The district coordinator, the Dark Lord of Krogrr?
People tremble at the mention of his name, whisper frantically, and scramble desperately to attempt to condition their sections in anticipation of the dark lord's march of death down their aisles.
Forgive us, oh Dark Lord, for we have fallen short and are unworthy of thy generous $7-an-hour blessing.
Yes, people getting panties in a bunch when members of the district office visit, NEVER GET OLD.
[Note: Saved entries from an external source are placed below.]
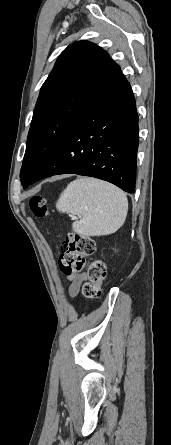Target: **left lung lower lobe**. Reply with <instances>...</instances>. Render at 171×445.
I'll use <instances>...</instances> for the list:
<instances>
[{
    "label": "left lung lower lobe",
    "instance_id": "0a47b994",
    "mask_svg": "<svg viewBox=\"0 0 171 445\" xmlns=\"http://www.w3.org/2000/svg\"><path fill=\"white\" fill-rule=\"evenodd\" d=\"M138 115L128 81L93 105L67 132L27 187L42 178L73 173L134 193Z\"/></svg>",
    "mask_w": 171,
    "mask_h": 445
}]
</instances>
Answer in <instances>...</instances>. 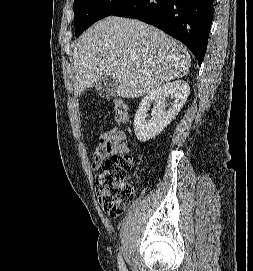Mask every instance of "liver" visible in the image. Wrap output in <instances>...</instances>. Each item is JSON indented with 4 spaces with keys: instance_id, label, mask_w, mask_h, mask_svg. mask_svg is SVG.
<instances>
[{
    "instance_id": "liver-1",
    "label": "liver",
    "mask_w": 253,
    "mask_h": 271,
    "mask_svg": "<svg viewBox=\"0 0 253 271\" xmlns=\"http://www.w3.org/2000/svg\"><path fill=\"white\" fill-rule=\"evenodd\" d=\"M74 90L80 95L102 77L118 82L117 93L137 98L186 75L188 50L163 31L135 19L106 17L83 33L74 46Z\"/></svg>"
}]
</instances>
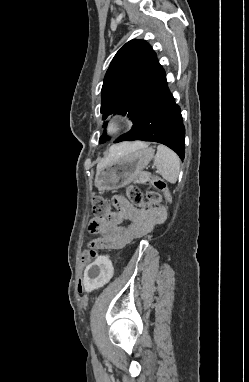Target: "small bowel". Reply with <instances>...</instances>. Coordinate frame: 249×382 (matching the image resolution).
I'll use <instances>...</instances> for the list:
<instances>
[{
  "instance_id": "1",
  "label": "small bowel",
  "mask_w": 249,
  "mask_h": 382,
  "mask_svg": "<svg viewBox=\"0 0 249 382\" xmlns=\"http://www.w3.org/2000/svg\"><path fill=\"white\" fill-rule=\"evenodd\" d=\"M115 212L108 216H95L90 220L89 231L98 234L99 239L94 244L99 248L115 249L125 246L133 240L140 238L152 231L155 225L165 221V210H149L132 205L125 197L113 198ZM123 222H128L123 226ZM84 287L82 282L79 290Z\"/></svg>"
}]
</instances>
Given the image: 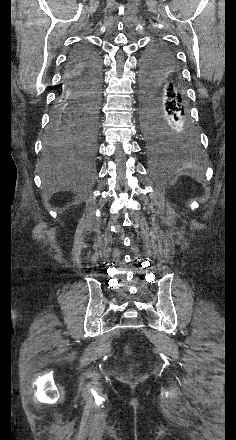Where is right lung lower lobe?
Masks as SVG:
<instances>
[{"label":"right lung lower lobe","instance_id":"1","mask_svg":"<svg viewBox=\"0 0 236 440\" xmlns=\"http://www.w3.org/2000/svg\"><path fill=\"white\" fill-rule=\"evenodd\" d=\"M101 80L99 54L87 43L78 45L69 57L63 83L59 85L50 131L78 129L88 106L87 100L82 98V91L87 84L101 85Z\"/></svg>","mask_w":236,"mask_h":440}]
</instances>
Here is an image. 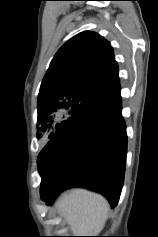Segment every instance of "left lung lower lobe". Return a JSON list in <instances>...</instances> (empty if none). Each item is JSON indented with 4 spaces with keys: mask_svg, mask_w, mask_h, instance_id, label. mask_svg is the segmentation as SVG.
Wrapping results in <instances>:
<instances>
[{
    "mask_svg": "<svg viewBox=\"0 0 158 237\" xmlns=\"http://www.w3.org/2000/svg\"><path fill=\"white\" fill-rule=\"evenodd\" d=\"M127 137L119 83L72 114L38 156L41 198L50 204L62 191L83 187L116 206L123 185Z\"/></svg>",
    "mask_w": 158,
    "mask_h": 237,
    "instance_id": "left-lung-lower-lobe-1",
    "label": "left lung lower lobe"
}]
</instances>
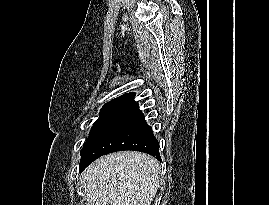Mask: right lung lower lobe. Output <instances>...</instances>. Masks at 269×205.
Here are the masks:
<instances>
[{
	"mask_svg": "<svg viewBox=\"0 0 269 205\" xmlns=\"http://www.w3.org/2000/svg\"><path fill=\"white\" fill-rule=\"evenodd\" d=\"M124 150L145 152L161 161L159 143L137 105L116 116L85 147L79 171L102 155Z\"/></svg>",
	"mask_w": 269,
	"mask_h": 205,
	"instance_id": "98d812e1",
	"label": "right lung lower lobe"
}]
</instances>
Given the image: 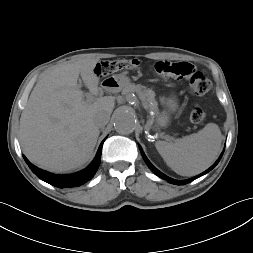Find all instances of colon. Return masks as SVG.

Most of the time, all these guys care about is the store looking good, no OOD meat on the shelves, and an organized backroom. Because they love showing up after a store got slammed by every customer in the galaxy, shelves being low can't be helped. No reason to go in heart attack mode over these people. I stopped caring years ago. I never even seen or MET the president of my division in person, in any store I worked at.
They came yesterday to our store. Every department was in hide the flaw mode and absolutely no work got done in meat & deli. Still have their 4 pallets of frozen sitting back there hogging up the freezer 2 days after they came in.
The district coordinator, the Dark Lord of Krogrr?
People tremble at the mention of his name, whisper frantically, and scramble desperately to attempt to condition their sections in anticipation of the dark lord's march of death down their aisles.
Forgive us, oh Dark Lord, for we have fallen short and are unworthy of thy generous $7-an-hour blessing.
Amen.
A true blessing indeed. Only the novice wizards from the cult of UFCW were able to negotiate such an opulent blessing after sacrificing their own members' futures.